Kırklareli Pınarhisar

TARİHİ

İlçe toprakları, ilk çağlarda, soğuk ve sıcak su kaynaklarıyla meşhurdur. Zamanın seçkin ve varlıklı insanları, bu kaynaklara gelerek şifa ararlar, sunaklarda bulunurlar ve dini törenler yaparlardı. Tarihçi Hammer: buraya “Kaynaklar kalesi” demiştir. İlkçağ tarihçileri, Trakya yarımadasının en büyük deresini, bu kaynaklardan çıkan suların oluşturduğunu yazarlar.

Halikarnasos’lu Herodotus (MÖ 484-425), MÖ 513 yılında, İskit seferi nedeniyle Pınarhisar bölgesinden geçen Pers imparatoru Dareios’un günümüz Kaynarca çevresine hayran kalmasından ve burada kaynakları öven bir yazıt ihtiva eden bir anıt yaptırdığından söz eder.

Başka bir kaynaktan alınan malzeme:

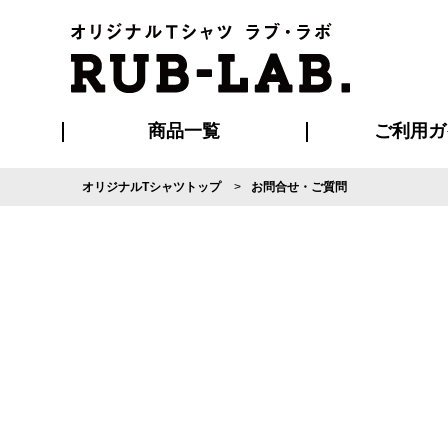
商品一覧
ご利用ガ
オリジナルTシャツトップ
お問合せ・ご質問
発送・特急サー
マイページ会員
お支払い方法
版の保管期限
割引まとめ
はじめて
よくある
ご利用ガ
再注文の
ブルゾン・コート
Tシャツ
ハッピ
セットアップ
キャップ・
ポロシ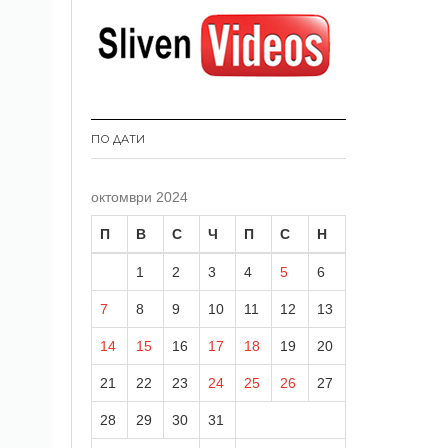
ПО ДАТИ
октомври 2024
П
В
С
Ч
П
С
Н
1
2
3
4
5
6
7
8
9
10
11
12
13
14
15
16
17
18
19
20
21
22
23
24
25
26
27
28
29
30
31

Aynı yazıda, Herodotus, ilçenin isim kaynağı Tearos Nehri (Kaynarca veya Pınarhisar) kırk kolundan gelmiş olarak işaret eder. Dareios’un Trakya seferinde Tearos nehri kaynaklarına vardığını ve burada üç gün kamp kurduğunu yazar. Takip eden süreçte, 1847 yılında General Jochmus: “çivi yazısına benzer harflerin bulunduğu bir taşın” varlığından söz eder.

Pınarhisar’ın, Bizans imparatoru II. Teadosius zamanında (MS 425) Semendirek Tekfuru Kozmos Dimitraydis tarafından kurulduğu bilinir. Kurulduğu zaman şehre kaynak anlamına gelen “Virisis” ismi verilmiştir. Daha sonra “Müstahkem köy” ya da savunma amaçlı yer anlamında “Verisse” denilir. Pınarhisar’ın kaleleri bu yıllarda yapılmıştır.

Evliya Çelebi ise, Pınarhisar’ın İstanbul Tekfuru tarafından kurulduğunu yazmıştır.

Sultan I. Murat zamanında, Bizanslılardan alınan şehir ve yine onlardan kalan kale yıkıntıları içinde yerleşmiş, Kanuni Sultan Süleyman’ın I. Viyana seferi güzergahı üzerinde bulunan bir yerleşim yeridir.

1877-1878 yılları arasındaki Osmanlı-Rus savaşından sonra Rus işgali, 1912 yılında Bulgar işgali sonrasında, 21 Temmuz 1913 tarihinde, Fahrettin Altay komutasındaki süvari alayı, Pınarhisar’ı işgalden kurtardı. 25 Temmuz 1920 tarihinde Yunan işgali ve 8 Kasım 1922 tarihinde yine işgalden kurtuluş sağlanmıştır.

Pınarhisar, 1911 yılında İlçe olmuş, 1915 yılında ise yeniden Bucak olmuştur. 1953 tarihinde ise yeniden ilçe statüsüne alınmıştır.

İlçenin isminin kaynağına gelince: yukarıda belirttiğim gibi, “pınar” kelimesinin kaynağı belli, “hisar” ise, ilçede bulunan hisardan gelmektedir. Yani bir anlamda “Kaynaklar kalesi” dir.

MANYETİK ALAN

Pınarhisar ile ilgili yaşamadım ama duyduğum bir özelliği anlatmak istiyorum. İlçeden çıkıp, Demirköy yönüne doğru 10 km kadar gittikten sonra bir yokuş vardır.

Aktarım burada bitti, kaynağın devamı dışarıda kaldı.